A review of the book Caught in the Middle by Richard Longworth.
Last week, a former Chicago Tribune journalist turned author, Richard Longworth, was in Muncie to speak about his book at the Ivy Tech campus within the Patterson building in downtown Muncie.
His book details the painful history of the Midwest, including what led to the decline – failing automotive industry and globalization. It generally paints a rather grim and depressing picture of the Midwest and its “American Hometowns” spread throughout the region.
Since the book was published in 2008, it didn’t cover how the recession further pounded the Midwest with declining property values, increased taxes, and high unemployment.
However, Mr. Longworth did take advantage of postscript in the back of the book. In a few short pages, he shared what we’ve been witnessing the past several years, and what we see with our eyes daily, but deny in our hearts – the industrial age, and the automobile industry, is not returning to revive our communities. Mr. Longworth states, “Much of the Midwest remains in denial.”
The book is not just about bruising our ego, and sharing that our high school dropouts will never make above minimum wage for life.
He does offer solutions: the Midwest must reinvent itself and invest in the new clean energy sources of tomorrow – biofuel, biogerontechnology, and even clean water technologies.
His suggestion is reinvention and future development of resources should be done in collaboration with neighboring states. As opposed to competing against one another., he offers, “Our future success will come to the region as a whole when we work together.”
What, no more silos?
As we’ve suggested in the past, it would appear our competitive nature is working against us. Within a few short years, our society has been flattened by globalization. Our competition is no longer sitting across county lines, or in another region. It’s in another country, or even a continent away. Now, our neighboring communities must become our allies if we are to sustain.

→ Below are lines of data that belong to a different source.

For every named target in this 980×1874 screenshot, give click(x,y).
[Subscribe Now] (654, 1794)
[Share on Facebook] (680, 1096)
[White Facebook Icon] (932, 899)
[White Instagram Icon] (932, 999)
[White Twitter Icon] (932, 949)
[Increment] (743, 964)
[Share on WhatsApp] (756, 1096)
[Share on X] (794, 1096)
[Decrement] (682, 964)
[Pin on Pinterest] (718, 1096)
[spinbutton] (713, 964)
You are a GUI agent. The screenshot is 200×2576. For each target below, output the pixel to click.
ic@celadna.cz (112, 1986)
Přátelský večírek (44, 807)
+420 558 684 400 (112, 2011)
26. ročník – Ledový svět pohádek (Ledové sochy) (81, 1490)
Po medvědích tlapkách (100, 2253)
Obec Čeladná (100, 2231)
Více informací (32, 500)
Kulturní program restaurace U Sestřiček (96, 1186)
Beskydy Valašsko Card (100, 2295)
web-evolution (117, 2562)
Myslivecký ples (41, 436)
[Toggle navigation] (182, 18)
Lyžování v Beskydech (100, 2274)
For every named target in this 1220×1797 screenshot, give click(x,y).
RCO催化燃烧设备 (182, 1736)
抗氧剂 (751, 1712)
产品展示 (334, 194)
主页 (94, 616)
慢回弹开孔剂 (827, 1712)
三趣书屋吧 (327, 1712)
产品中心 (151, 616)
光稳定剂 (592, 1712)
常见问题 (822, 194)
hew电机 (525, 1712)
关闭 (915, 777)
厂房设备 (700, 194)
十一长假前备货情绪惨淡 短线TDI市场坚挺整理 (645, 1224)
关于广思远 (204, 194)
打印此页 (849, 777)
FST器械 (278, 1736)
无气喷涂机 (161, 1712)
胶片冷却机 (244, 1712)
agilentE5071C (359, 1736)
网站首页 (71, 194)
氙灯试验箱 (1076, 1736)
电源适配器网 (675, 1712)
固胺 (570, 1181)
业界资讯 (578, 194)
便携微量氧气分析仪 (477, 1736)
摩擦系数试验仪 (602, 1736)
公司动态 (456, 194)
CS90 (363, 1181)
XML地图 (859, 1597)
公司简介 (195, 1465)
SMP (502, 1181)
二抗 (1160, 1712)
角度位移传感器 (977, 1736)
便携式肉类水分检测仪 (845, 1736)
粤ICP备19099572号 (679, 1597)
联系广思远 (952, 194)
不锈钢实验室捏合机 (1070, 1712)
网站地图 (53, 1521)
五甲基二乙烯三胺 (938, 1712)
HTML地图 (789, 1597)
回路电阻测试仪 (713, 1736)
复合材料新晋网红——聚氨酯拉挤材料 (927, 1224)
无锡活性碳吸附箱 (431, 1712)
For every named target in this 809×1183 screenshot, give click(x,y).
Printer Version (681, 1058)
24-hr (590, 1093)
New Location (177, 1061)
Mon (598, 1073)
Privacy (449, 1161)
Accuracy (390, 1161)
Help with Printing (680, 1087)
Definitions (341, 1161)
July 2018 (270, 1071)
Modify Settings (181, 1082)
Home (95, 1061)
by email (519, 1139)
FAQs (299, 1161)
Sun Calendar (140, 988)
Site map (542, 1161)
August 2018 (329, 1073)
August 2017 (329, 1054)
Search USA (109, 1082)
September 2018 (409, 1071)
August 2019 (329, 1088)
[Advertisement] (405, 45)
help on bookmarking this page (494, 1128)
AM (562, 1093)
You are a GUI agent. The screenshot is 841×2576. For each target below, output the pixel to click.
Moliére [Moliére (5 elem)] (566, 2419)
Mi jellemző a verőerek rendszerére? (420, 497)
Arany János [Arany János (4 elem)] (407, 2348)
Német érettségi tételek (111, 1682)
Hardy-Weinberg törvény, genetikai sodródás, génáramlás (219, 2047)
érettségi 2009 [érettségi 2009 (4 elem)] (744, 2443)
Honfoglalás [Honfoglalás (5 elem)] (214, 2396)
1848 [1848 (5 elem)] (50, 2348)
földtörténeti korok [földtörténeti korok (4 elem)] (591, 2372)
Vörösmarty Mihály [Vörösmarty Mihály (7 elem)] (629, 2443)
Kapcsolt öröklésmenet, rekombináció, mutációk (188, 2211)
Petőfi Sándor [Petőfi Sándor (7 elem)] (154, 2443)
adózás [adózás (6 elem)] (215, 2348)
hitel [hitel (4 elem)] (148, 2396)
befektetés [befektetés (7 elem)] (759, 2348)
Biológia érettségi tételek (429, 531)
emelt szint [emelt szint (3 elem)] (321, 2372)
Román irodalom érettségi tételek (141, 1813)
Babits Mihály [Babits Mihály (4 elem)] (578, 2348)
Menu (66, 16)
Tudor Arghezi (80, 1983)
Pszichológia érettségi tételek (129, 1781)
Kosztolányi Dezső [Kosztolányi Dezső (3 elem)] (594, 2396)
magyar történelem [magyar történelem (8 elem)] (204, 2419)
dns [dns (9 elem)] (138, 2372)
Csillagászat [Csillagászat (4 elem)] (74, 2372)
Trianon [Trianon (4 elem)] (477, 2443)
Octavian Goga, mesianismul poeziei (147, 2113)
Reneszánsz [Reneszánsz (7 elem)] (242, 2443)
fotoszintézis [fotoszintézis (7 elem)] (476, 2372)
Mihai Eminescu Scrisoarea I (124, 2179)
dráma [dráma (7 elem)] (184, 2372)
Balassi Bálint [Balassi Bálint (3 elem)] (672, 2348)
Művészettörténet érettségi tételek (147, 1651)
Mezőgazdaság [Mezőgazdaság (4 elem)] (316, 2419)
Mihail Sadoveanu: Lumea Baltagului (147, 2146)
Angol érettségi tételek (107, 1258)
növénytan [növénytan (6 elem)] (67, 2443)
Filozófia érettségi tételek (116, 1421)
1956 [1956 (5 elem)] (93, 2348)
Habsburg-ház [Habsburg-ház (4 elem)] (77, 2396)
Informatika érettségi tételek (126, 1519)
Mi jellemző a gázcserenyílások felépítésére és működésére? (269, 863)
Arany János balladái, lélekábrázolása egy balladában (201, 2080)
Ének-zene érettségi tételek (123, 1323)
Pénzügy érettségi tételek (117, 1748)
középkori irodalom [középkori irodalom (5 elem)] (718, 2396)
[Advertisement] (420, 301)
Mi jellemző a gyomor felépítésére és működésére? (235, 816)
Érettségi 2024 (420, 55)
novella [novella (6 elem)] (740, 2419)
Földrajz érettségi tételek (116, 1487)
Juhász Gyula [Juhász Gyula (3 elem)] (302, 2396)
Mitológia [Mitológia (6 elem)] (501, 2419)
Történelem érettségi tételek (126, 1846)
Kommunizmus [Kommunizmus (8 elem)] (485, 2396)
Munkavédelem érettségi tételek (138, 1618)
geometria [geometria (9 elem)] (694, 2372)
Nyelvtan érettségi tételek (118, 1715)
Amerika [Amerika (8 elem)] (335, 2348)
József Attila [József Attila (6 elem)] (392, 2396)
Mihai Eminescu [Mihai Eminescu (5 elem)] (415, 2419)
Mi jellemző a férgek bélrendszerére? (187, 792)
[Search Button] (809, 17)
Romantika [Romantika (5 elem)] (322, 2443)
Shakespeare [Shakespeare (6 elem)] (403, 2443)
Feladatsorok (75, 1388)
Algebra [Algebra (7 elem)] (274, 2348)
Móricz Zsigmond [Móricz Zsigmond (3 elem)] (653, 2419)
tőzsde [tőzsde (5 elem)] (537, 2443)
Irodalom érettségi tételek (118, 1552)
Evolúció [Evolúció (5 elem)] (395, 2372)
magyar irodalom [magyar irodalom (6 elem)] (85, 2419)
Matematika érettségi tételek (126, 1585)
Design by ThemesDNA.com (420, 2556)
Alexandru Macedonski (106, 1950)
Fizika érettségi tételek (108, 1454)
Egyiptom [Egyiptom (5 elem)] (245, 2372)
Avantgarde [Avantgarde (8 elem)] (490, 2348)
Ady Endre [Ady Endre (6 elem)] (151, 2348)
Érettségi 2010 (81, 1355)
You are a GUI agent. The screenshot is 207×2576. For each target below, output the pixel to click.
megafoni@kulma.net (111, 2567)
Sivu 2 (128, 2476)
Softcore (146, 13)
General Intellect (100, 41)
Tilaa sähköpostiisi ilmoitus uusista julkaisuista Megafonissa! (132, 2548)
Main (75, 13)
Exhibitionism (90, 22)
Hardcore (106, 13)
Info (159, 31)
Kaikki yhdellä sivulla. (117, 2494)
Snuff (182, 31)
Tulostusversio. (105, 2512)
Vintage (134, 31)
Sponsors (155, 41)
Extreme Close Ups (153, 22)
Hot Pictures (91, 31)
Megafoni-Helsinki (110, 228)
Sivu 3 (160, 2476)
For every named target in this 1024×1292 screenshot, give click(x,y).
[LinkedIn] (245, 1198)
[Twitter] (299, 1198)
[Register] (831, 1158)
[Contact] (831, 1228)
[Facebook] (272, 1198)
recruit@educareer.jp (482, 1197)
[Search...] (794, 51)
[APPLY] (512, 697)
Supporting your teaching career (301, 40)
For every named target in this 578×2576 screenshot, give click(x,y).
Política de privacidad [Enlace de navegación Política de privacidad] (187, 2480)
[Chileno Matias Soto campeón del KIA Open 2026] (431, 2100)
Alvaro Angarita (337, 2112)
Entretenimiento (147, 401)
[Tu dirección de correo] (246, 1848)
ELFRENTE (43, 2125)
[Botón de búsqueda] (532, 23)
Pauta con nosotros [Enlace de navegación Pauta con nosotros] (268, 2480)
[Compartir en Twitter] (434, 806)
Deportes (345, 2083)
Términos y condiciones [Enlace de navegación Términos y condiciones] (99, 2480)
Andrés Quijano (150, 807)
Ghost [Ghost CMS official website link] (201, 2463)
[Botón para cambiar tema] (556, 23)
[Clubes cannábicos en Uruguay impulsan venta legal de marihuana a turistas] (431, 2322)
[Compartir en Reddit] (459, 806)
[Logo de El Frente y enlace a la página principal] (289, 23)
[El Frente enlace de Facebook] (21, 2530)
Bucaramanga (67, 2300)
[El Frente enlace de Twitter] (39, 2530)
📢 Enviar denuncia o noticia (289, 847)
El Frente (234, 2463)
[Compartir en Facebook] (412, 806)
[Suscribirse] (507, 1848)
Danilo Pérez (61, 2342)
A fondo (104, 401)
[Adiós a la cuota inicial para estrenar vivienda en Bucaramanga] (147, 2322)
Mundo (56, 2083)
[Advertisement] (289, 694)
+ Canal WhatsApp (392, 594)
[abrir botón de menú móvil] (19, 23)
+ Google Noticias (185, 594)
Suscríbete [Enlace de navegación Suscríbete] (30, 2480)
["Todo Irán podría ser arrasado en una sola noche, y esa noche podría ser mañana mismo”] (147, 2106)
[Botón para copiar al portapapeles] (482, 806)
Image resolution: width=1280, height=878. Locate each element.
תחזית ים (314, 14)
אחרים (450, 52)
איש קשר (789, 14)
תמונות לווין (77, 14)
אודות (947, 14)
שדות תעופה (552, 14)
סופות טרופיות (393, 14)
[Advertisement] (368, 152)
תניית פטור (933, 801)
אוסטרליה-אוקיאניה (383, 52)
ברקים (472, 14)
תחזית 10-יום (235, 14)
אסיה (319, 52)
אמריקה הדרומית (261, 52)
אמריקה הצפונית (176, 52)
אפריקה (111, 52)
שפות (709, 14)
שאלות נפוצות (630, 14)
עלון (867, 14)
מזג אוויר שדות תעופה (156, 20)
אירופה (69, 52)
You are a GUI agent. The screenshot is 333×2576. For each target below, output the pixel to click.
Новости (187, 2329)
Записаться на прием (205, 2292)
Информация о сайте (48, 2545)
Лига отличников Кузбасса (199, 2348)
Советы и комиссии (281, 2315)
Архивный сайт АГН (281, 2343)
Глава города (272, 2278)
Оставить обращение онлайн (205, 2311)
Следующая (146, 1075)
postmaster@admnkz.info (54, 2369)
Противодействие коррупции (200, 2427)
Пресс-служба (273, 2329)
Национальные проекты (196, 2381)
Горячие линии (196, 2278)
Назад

The author even recommends utilizing the post WWII Marshall Plan which gave European countries the money to rebuild, but only if the ideas came from the countries themselves. Mr. Longworth says the federal government could do the same for regions within the United States – an interesting idea.
Forced collaborations might be a really good idea – something Muncie has exhibited under new leadership in 2012, but could be expanded upon with the county and our surrounding towns/cities.
Mr. Longworth identified several key players throughout our region who are leading this new era of collaboration, so we should seek their advice and guidance.
The takeaway we received from Mr. Longworth’s book and presentation is Muncie cannot rely on the good old days to return – it’s over and done. We have an entire generation that has become obsolete and unable to contribute, and we’ll have to provide for them whether we live in the new suburbs or inner city.
He also fired a warning shot that education is even more vital than it ever was before. Our kids dropping out of high school, or barely passing, will be subjected to a lifetime of minimum wage earnings and unable to support a family. To combine his thoughts with other leaders in the global revolution – America’s educational system is failing, and we must do better now.
We have a chalkboard with old plays and players that just don’t work in the new game. Like many others, Mr Longworth is asking us to reinvent ourselves, and work together with our neighbors in order to be successful.
How will we answer the wake up call?